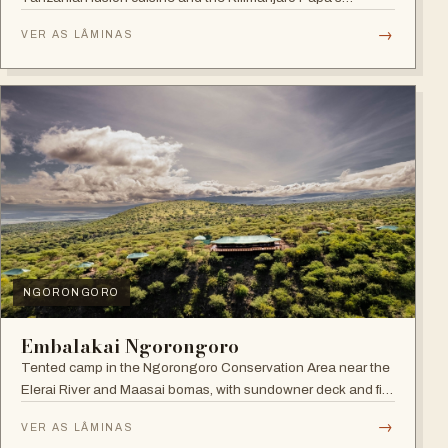
Whiskey Bar.
→
VER AS LÂMINAS
NGORONGORO
Embalakai Ngorongoro
Tented camp in the Ngorongoro Conservation Area near the
Elerai River and Maasai bomas, with sundowner deck and fire
pit.
→
VER AS LÂMINAS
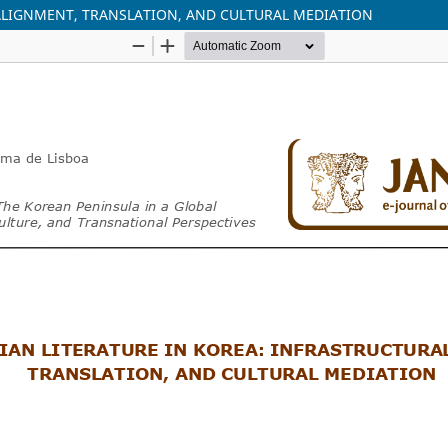
ALIGNMENT, TRANSLATION, AND CULTURAL MEDIATION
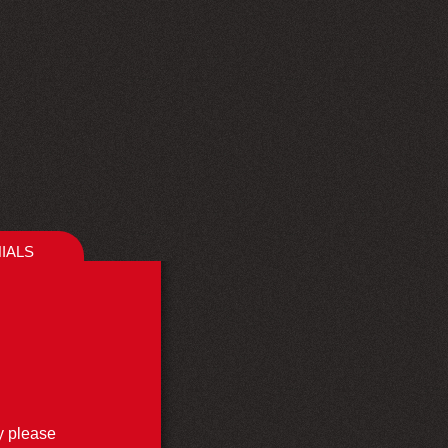
IALS
ly please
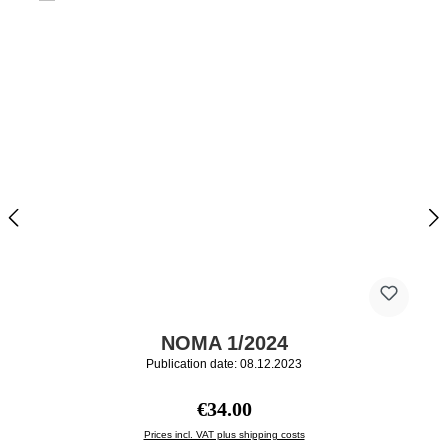
NOMA 1/2024
Publication date: 08.12.2023
Regular price:
€34.00
Prices incl. VAT plus shipping costs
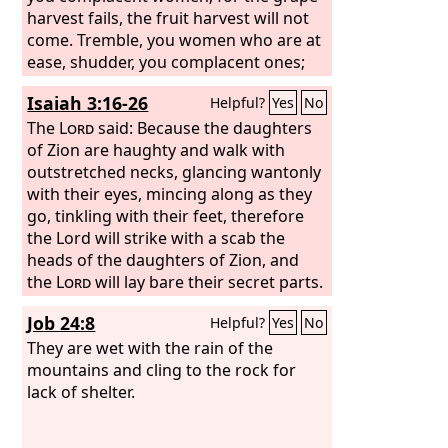
harvest fails, the fruit harvest will not
come. Tremble, you women who are at
ease, shudder, you complacent ones;
strip, and make yourselves bare, and
Isaiah 3:16-26
Helpful?
Yes
No
tie sackcloth around your waist. Beat
your breasts for the pleasant fields, for
The
Lord
said: Because the daughters
the fruitful vine, for the soil of my
of Zion are haughty and walk with
people growing up in thorns and
outstretched necks, glancing wantonly
briers, yes, for all the joyous houses in
with their eyes, mincing along as they
the exultant city.
go, tinkling with their feet, therefore
the Lord will strike with a scab the
heads of the daughters of Zion, and
the
Lord
will lay bare their secret parts.
In that day the Lord will take away the
Job 24:8
Helpful?
Yes
No
finery of the anklets, the headbands,
and the crescents; the pendants, the
They are wet with the rain of the
bracelets, and the scarves; the
mountains and cling to the rock for
headdresses, the armlets, the sashes,
lack of shelter.
the perfume boxes, and the amulets;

....................

YOUR OBJECTIVE. If the string "Zion" appears in a line of the entries, report the line.

RESPONSE FOR THIS EXERCISE.
of Zion are haughty and walk with
heads of the daughters of Zion, and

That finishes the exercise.